(EXCERPTED RECORDS begins)

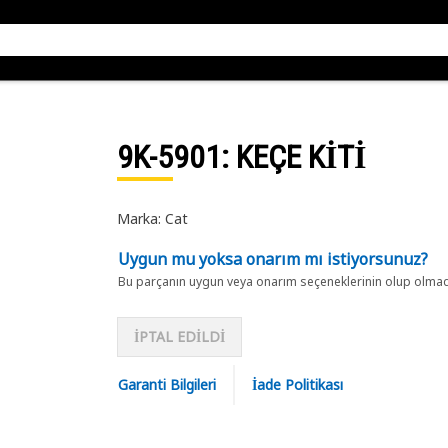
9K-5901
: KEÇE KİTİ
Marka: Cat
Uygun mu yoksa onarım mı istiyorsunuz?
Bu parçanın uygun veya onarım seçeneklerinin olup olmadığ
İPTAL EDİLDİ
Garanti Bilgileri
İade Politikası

(EXCERPTED RECORDS ends)

Exactly the lines from the one holding "Bu parçanın uygun" through the end of the data are to be repeated, with both ends included.

Bu parçanın uygun veya onarım seçeneklerinin olup olmadığ
İPTAL EDİLDİ
Garanti Bilgileri
İade Politikası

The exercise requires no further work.